### TASK DIRECTIONS
With the pictures left out, restate exactly the part below that opens with the line containing "決定します。希望を伝えることは可能ですが、必ずしも" and closes with the line containing "Por Instrumento".

### Stored records
- - -
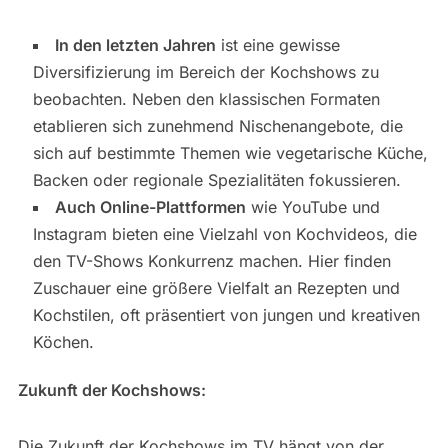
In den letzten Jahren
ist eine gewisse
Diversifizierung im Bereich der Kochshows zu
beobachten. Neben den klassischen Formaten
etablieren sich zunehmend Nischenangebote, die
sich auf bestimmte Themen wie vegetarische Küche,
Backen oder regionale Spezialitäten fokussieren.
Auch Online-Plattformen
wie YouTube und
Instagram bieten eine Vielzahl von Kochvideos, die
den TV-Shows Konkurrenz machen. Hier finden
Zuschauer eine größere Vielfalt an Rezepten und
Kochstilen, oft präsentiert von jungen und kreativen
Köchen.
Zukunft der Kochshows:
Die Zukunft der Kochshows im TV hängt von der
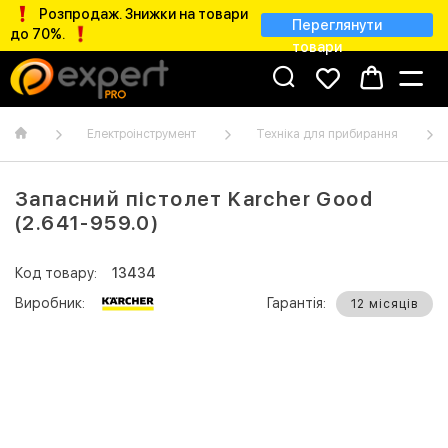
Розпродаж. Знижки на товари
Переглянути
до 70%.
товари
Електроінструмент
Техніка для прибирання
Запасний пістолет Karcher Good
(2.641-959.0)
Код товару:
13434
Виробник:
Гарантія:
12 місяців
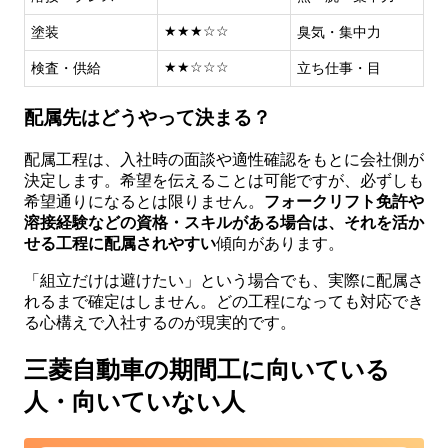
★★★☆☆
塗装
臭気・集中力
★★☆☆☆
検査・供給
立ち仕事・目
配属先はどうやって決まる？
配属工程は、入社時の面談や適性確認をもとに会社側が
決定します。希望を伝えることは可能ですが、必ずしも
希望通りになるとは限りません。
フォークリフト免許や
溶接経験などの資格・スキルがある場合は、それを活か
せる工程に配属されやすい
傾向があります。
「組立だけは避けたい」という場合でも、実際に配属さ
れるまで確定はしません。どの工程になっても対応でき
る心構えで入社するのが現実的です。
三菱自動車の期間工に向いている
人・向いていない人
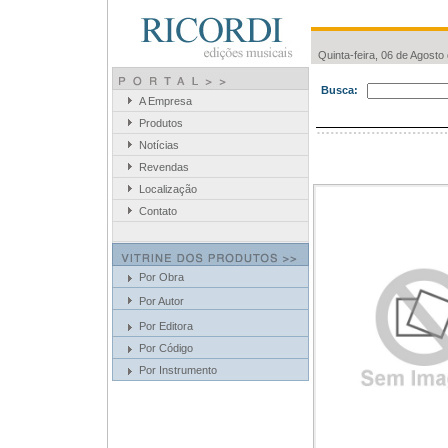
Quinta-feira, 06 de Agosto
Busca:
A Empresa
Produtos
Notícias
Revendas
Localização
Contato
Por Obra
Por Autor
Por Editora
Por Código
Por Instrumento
- - -
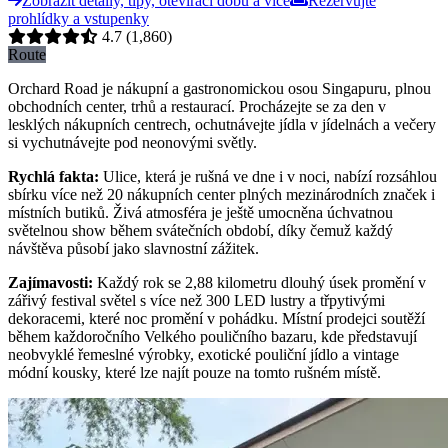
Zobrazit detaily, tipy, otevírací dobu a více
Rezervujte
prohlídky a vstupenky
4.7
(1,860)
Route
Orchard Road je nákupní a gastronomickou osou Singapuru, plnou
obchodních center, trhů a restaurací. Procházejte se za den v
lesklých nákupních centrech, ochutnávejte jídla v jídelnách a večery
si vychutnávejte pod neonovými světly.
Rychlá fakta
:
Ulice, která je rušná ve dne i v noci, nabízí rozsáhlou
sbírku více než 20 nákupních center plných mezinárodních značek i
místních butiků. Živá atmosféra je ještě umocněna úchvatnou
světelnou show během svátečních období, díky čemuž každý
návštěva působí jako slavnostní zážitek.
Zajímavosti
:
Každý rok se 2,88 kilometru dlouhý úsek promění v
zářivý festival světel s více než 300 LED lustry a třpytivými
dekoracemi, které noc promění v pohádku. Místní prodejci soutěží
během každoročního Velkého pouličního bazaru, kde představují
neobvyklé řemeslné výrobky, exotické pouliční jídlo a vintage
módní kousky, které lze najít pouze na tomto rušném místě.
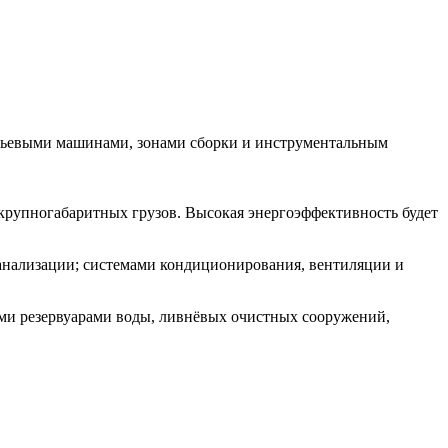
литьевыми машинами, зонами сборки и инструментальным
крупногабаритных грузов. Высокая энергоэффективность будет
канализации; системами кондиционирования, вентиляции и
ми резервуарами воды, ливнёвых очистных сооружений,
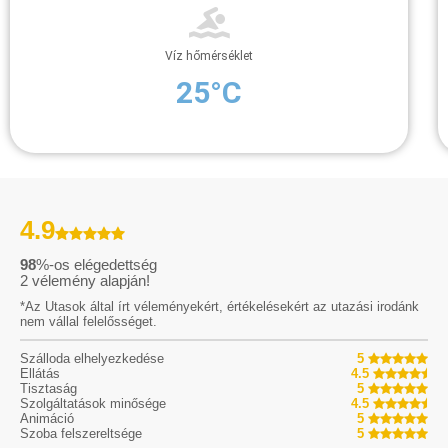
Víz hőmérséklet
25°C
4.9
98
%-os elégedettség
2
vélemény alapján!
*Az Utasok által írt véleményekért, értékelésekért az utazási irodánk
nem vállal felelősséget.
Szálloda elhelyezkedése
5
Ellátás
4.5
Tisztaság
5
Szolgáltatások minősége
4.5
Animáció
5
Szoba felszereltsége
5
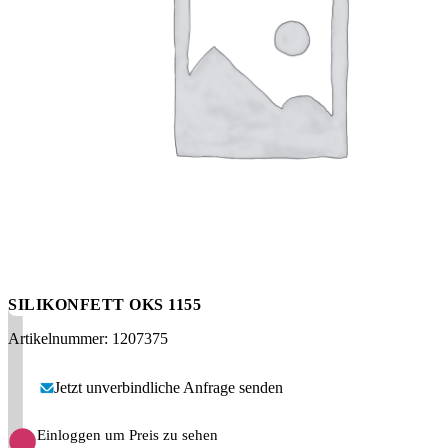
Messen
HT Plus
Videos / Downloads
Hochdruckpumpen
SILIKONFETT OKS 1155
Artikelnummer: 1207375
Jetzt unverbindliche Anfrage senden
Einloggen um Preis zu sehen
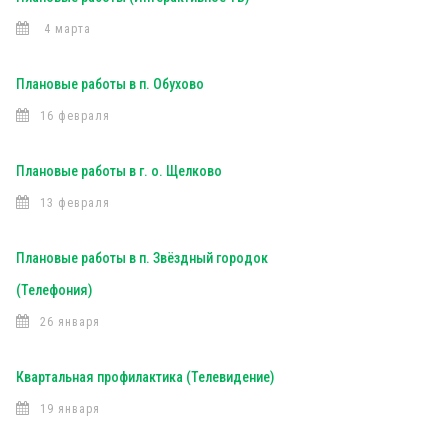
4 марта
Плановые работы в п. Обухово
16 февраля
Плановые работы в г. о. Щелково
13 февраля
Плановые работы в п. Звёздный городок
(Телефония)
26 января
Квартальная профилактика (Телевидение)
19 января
- - -
### EXPECTED ANSWER
決定します。希望を伝えることは可能ですが、必ずしも
希望通りになるとは限りません。
フォークリフト免許や
溶接経験などの資格・スキルがある場合は、それを活か
せる工程に配属されやすい
傾向があります。
「組立だけは避けたい」という場合でも、実際に配属さ
れるまで確定はしません。どの工程になっても対応でき
る心構えで入社するのが現実的です。
三菱自動車の期間工に向いている
人・向いていない人
Quinta-feira, 06 de Agosto
Busca:
A Empresa
Produtos
Notícias
Revendas
Localização
Contato
Por Obra
Por Autor
Por Editora
Por Código
Por Instrumento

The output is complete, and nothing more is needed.